*EXERCISE GOAL*. Output exactly, and only, the lines below from the one with "V rámci spolupráce s místními organi" down to the one with "Susanne Ayoub". Include both end lines and no pictures.

======== GIVEN ENTRIES ========

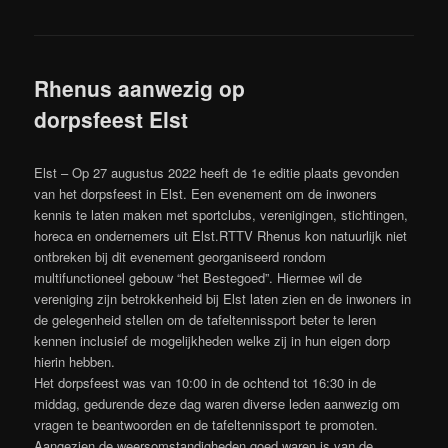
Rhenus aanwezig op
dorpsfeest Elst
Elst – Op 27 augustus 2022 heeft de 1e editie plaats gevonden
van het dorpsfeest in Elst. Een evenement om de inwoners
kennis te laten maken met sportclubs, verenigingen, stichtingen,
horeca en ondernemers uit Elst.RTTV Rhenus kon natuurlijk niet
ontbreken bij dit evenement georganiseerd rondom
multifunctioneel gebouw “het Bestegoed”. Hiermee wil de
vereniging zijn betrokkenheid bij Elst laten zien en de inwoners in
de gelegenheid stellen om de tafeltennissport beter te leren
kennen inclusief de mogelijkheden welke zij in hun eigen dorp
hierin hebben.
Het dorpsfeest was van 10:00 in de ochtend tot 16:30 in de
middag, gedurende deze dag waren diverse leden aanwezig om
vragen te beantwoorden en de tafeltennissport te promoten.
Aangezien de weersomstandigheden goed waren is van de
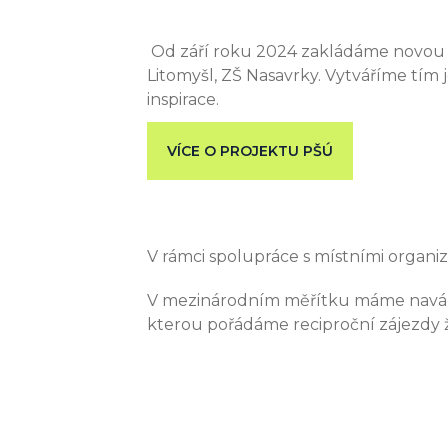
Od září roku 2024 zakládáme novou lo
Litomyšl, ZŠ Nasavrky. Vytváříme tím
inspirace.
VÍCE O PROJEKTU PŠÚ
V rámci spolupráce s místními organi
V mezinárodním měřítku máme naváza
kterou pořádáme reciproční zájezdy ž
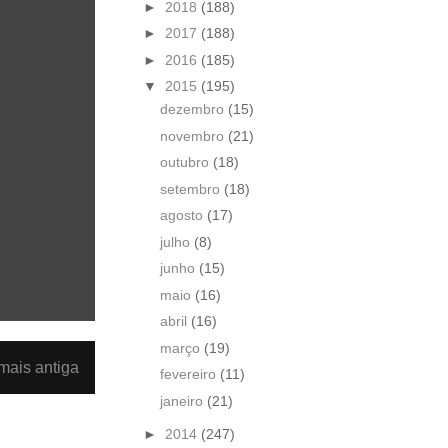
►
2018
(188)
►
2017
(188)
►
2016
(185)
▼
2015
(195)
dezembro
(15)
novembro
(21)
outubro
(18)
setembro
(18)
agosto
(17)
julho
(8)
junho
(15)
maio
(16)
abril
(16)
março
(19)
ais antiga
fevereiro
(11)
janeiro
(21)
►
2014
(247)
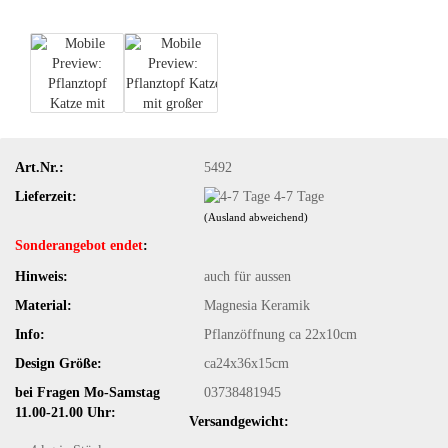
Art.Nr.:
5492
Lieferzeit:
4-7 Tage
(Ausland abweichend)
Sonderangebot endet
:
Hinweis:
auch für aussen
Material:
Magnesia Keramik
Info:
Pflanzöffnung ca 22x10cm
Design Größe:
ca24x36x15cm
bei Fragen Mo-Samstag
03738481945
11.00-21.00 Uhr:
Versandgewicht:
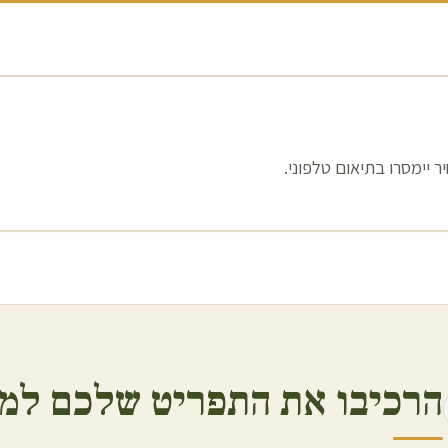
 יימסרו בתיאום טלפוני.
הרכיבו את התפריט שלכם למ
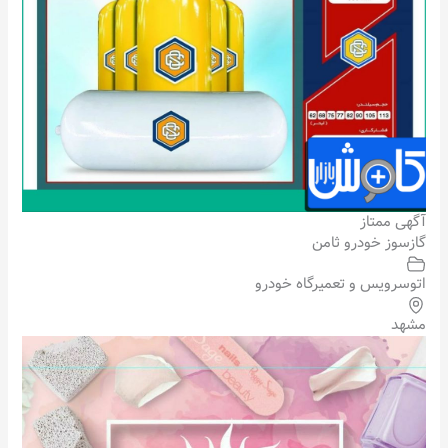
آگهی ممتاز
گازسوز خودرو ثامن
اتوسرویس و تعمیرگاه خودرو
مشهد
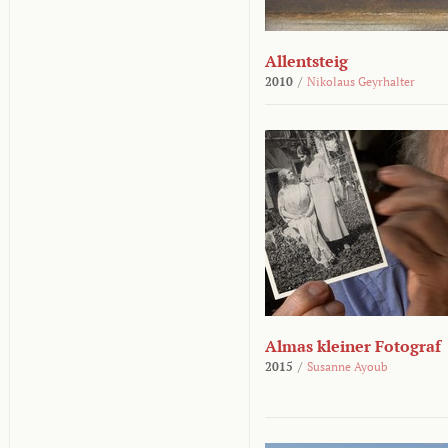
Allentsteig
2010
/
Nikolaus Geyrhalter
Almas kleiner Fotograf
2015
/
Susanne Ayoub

========
======== GIVEN ENTRIES ========

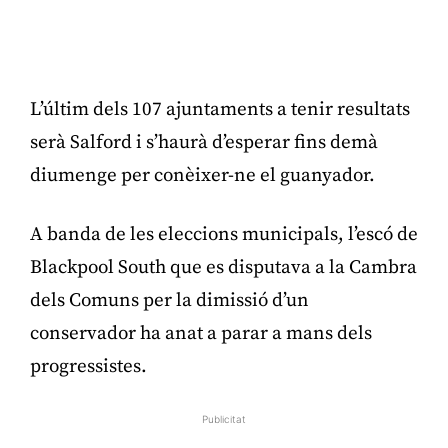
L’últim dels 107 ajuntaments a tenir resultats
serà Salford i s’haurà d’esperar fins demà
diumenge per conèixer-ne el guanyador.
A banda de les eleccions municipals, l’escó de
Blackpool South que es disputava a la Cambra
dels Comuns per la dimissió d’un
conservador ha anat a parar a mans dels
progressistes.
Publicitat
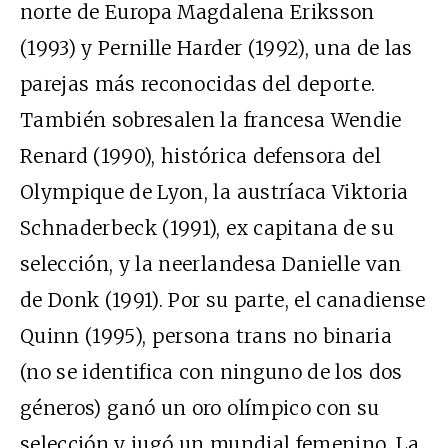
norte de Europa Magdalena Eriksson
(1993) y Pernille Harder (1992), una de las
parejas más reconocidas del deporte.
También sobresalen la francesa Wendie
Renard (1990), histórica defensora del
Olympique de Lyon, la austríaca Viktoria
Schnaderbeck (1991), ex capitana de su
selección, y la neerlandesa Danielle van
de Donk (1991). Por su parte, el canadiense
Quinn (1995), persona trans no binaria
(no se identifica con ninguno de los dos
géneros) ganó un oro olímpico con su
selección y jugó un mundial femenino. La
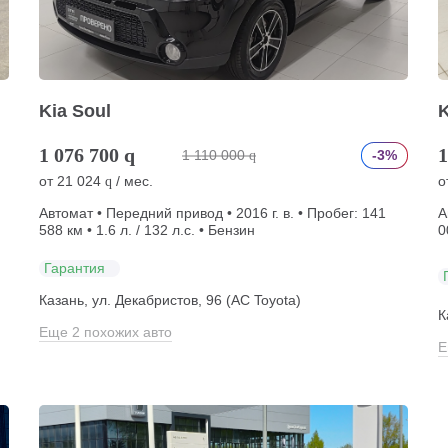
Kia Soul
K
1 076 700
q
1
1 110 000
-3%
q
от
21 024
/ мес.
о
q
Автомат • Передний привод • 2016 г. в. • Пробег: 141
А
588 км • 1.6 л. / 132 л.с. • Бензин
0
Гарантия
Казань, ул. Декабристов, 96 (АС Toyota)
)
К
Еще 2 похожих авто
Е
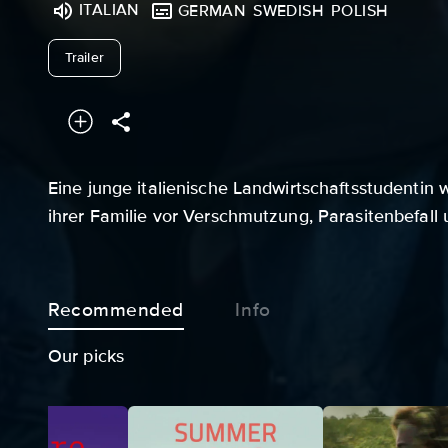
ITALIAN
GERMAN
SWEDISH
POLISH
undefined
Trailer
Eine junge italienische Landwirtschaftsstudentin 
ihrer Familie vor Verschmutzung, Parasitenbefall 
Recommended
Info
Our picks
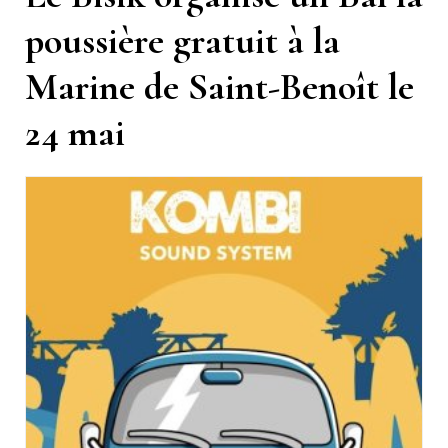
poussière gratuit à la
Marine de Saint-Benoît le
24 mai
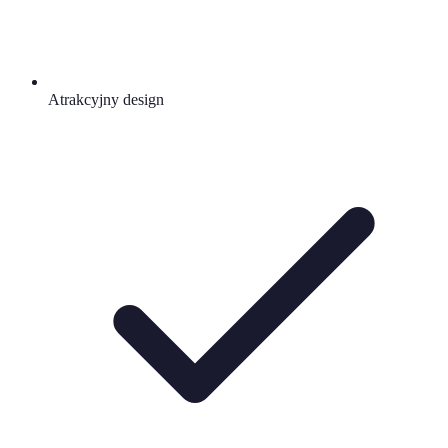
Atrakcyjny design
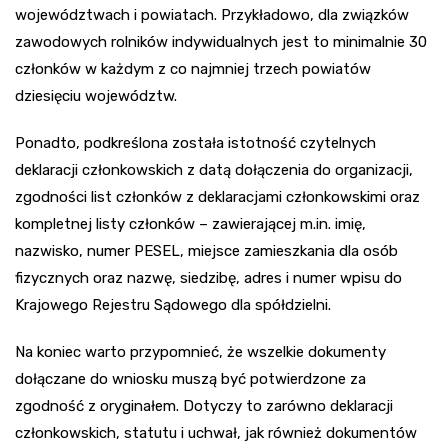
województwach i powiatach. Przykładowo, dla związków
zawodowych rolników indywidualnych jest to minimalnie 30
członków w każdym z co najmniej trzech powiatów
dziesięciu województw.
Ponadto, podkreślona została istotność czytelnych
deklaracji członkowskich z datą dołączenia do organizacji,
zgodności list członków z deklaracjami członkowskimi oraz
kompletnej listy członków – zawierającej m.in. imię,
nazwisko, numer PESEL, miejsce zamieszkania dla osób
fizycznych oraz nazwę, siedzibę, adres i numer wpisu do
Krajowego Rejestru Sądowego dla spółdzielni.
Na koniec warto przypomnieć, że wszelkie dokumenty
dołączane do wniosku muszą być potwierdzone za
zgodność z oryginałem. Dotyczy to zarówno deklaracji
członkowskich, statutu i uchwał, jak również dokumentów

========

*RESULT*.
V rámci spolupráce s místními organi
V mezinárodním měřítku máme naváza
kterou pořádáme reciproční zájezdy ž
►
2018
(188)
►
2017
(188)
►
2016
(185)
▼
2015
(195)
dezembro
(15)
novembro
(21)
outubro
(18)
setembro
(18)
agosto
(17)
julho
(8)
junho
(15)
maio
(16)
abril
(16)
março
(19)
ais antiga
fevereiro
(11)
janeiro
(21)
►
2014
(247)
Art.Nr.:
5492
Lieferzeit:
4-7 Tage
(Ausland abweichend)
Sonderangebot endet
:
Hinweis:
auch für aussen
Material:
Magnesia Keramik
Info:
Pflanzöffnung ca 22x10cm
Design Größe:
ca24x36x15cm
bei Fragen Mo-Samstag
03738481945
11.00-21.00 Uhr:
Versandgewicht:
 יימסרו בתיאום טלפוני.
הרכיבו את התפריט שלכם למ
آگهی ممتاز
گازسوز خودرو ثامن
اتوسرویس و تعمیرگاه خودرو
مشهد
Allentsteig
2010
/
Nikolaus Geyrhalter
Almas kleiner Fotograf
2015
/
Susanne Ayoub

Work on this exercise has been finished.